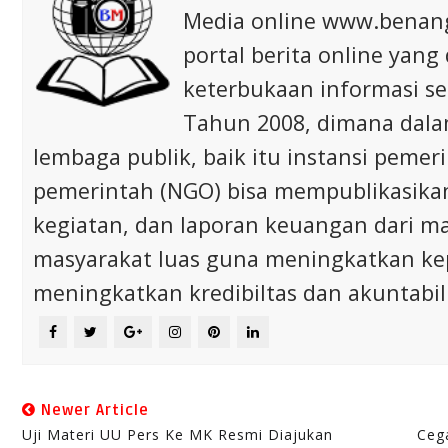
Media online www.bena
portal berita online yang
keterbukaan informasi s
Tahun 2008, dimana dalam 
lembaga publik, baik itu instansi pem
pemerintah (NGO) bisa mempublikasikan p
kegiatan, dan laporan keuangan dari m
masyarakat luas guna meningkatkan ke
meningkatkan kredibiltas dan akuntabili
Newer Article
Uji Materi UU Pers Ke MK Resmi Diajukan
Ceg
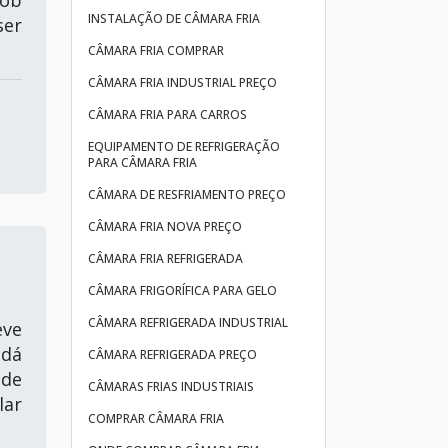
INSTALAÇÃO DE CÂMARA FRIA
ser
CÂMARA FRIA COMPRAR
CÂMARA FRIA INDUSTRIAL PREÇO
CÂMARA FRIA PARA CARROS
EQUIPAMENTO DE REFRIGERAÇÃO
PARA CÂMARA FRIA
CÂMARA DE RESFRIAMENTO PREÇO
CÂMARA FRIA NOVA PREÇO
CÂMARA FRIA REFRIGERADA
CÂMARA FRIGORÍFICA PARA GELO
CÂMARA REFRIGERADA INDUSTRIAL
eve
 dá
CÂMARA REFRIGERADA PREÇO
 de
CÂMARAS FRIAS INDUSTRIAIS
lar
COMPRAR CÂMARA FRIA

→ WORK TO COMPLETE:
Exactly the lines from the start of the entries above through the line with "meningkatkan kredibiltas dan akuntabili" should be reproduced, and nothing else; drop the pictures.

→ TASK ANSWER:
Media online www.bena
portal berita online yang
keterbukaan informasi s
Tahun 2008, dimana dalam 
lembaga publik, baik itu instansi pem
pemerintah (NGO) bisa mempublikasikan p
kegiatan, dan laporan keuangan dari m
masyarakat luas guna meningkatkan ke
meningkatkan kredibiltas dan akuntabili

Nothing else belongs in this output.